Perhaps. But the horse found a backer in the president of France, who lost no time in noting that if "tough and stupid" could be a bad policy, "weak and stupid" could be even worse.

"We live a real world, not a virtual world," he scolded Obama, who missed a chance to indict Iran before a world audience when he ignored the discovery of an new illegal enrichment facility near Qom in order to rabbit on with irrelevant fantasies about the joys of a weapons-free world.

In the real world, as Nicolas Sarkozy described it, Iran violated five Security Council resolutions in five consecutive years, while turning down five consecutive offers of dialogue. And what did "the international community" gain from these efforts? "More enriched uranium, more centrifuges, and a statement by Iranian leaders proposing to wipe a U.N. member state off the map."

In the real world, the "international community" as the liberals see it, doesn't exist. The United Nations was invented by FDR, who had been driven nearly insane by his inability to rouse his country against Hitler until the attack on Pearl Harbor, and saw the Security Council as a police force that would keep an eye out for aspiring Hitlers, and quash them while still in the bud.

But war soon broke out among the five permanent members, and since then the organization has been to most extents useless, with major threats addressed by ad hoc and outside coalitions, driven largely by American power and will.

If machismo means power and the intention to use it, then it is machismo that has saved civilization, and not the United Nations. It was machismo and NATO that saved Western Europe from being invaded, that saved West Berlin from being enveloped, that saved our east coast from being menaced by Soviet missiles, that kept the oil fields of Kuwait (and Saudi Arabia) out of Saddam Hussein's clutches; that gave Iraq the chance to become a democracy instead of a menace, and is trying to stabilize the dangerous lands to the east.
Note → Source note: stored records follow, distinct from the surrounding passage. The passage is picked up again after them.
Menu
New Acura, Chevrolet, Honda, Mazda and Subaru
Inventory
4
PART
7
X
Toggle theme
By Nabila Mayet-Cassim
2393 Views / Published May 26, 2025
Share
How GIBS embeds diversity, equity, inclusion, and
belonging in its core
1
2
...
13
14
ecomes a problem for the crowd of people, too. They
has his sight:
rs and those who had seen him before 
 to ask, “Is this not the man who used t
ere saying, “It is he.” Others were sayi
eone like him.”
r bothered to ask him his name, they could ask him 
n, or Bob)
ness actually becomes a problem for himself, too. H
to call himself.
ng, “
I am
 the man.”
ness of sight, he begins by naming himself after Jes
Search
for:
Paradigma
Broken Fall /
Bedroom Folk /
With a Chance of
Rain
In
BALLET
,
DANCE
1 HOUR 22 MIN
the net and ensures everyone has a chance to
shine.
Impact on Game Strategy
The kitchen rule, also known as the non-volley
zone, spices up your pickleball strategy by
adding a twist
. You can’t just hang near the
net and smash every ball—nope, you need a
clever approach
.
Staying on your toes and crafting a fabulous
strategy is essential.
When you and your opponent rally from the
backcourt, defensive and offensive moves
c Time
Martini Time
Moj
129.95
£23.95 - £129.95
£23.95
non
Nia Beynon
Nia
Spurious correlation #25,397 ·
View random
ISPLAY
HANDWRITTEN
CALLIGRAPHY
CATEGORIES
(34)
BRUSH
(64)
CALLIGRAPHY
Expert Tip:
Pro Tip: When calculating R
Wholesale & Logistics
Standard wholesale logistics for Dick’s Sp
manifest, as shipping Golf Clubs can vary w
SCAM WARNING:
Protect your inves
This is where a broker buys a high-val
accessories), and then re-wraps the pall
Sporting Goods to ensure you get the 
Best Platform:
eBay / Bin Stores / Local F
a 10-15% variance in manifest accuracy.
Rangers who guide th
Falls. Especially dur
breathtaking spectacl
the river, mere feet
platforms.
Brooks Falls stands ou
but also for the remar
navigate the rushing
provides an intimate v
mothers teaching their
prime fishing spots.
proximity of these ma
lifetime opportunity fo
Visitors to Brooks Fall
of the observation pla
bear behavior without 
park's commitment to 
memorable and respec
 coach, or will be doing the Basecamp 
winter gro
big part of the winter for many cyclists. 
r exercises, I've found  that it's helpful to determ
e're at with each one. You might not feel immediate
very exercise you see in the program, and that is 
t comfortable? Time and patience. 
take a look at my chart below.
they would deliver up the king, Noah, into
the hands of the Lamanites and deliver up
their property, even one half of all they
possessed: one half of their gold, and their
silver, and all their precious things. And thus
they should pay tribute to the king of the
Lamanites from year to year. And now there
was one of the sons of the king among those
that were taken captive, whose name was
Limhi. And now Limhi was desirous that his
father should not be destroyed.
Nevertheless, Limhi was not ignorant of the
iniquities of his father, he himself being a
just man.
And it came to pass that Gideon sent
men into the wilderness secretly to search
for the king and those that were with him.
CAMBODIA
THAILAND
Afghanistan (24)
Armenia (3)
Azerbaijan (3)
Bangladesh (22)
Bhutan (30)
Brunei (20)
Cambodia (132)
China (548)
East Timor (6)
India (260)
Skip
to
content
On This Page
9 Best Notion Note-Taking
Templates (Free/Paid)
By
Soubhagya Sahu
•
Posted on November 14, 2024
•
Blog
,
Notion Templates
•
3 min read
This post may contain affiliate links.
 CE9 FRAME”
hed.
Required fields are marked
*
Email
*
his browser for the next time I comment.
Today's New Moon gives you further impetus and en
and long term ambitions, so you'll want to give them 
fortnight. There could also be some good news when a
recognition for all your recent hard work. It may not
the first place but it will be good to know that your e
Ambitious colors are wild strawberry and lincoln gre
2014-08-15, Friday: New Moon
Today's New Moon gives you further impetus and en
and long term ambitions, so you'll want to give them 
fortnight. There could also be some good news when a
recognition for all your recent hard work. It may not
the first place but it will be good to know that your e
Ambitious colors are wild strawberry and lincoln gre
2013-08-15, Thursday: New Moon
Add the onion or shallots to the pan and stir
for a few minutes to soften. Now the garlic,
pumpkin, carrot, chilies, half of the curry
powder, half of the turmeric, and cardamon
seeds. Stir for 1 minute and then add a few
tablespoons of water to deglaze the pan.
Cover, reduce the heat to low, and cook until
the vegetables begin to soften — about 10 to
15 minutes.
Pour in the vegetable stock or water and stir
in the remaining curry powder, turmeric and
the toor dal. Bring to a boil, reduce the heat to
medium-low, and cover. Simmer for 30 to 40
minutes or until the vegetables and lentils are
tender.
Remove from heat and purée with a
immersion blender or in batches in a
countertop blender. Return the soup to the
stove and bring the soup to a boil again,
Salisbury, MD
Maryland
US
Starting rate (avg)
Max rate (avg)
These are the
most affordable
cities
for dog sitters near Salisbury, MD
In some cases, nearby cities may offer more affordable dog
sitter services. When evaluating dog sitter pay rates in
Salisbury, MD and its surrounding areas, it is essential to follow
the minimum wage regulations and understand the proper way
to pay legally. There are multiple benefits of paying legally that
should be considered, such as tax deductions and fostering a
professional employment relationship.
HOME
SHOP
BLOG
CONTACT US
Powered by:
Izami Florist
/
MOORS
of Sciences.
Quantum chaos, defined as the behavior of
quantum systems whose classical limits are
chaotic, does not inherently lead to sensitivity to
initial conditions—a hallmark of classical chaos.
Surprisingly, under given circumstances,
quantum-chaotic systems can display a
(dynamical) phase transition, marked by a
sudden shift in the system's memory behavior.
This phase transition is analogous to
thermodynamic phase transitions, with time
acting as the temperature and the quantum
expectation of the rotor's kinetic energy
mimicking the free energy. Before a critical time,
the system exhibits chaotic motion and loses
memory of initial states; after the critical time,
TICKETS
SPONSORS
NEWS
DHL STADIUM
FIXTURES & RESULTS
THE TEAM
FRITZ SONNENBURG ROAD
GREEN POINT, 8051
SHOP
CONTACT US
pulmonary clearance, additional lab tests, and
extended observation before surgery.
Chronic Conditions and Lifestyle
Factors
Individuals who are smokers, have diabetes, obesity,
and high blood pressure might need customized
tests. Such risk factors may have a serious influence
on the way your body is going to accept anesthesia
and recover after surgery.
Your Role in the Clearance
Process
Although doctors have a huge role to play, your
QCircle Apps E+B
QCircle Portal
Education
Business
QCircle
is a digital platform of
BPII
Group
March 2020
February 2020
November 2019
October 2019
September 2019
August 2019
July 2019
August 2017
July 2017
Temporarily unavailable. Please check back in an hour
Zakaria says (and Obama must think) that all countries have conflicts and interests, which can be resolved diplomatically, but this isn't true. Most countries have conflicts that can be resolved diplomatically. Others (such as Iran and North Korea) have "interests" that involve conquest and murder, and have to be muzzled by force, or the threat of it.

John Kennedy ended the missile crisis without using force because Soviet leader Nikita Khrushchev believed he was willing to use it. Ronald Reagan collapsed the Soviet Union without a shot fired because he denounced and demeaned its system as "evil," and because he made certain that he and his allies were both defended and armed to the teeth.

Zakaria is right about one thing: Machismo is not foreign policy. It is merely the indispensable thing that makes policy possible. It buys time, space, and opportunity; lets the lawful extract peaceful concessions; and gives the lawless a reason to listen to reason. It is not the enemy of negotiations, but their enabler. Without it, there is nothing but air.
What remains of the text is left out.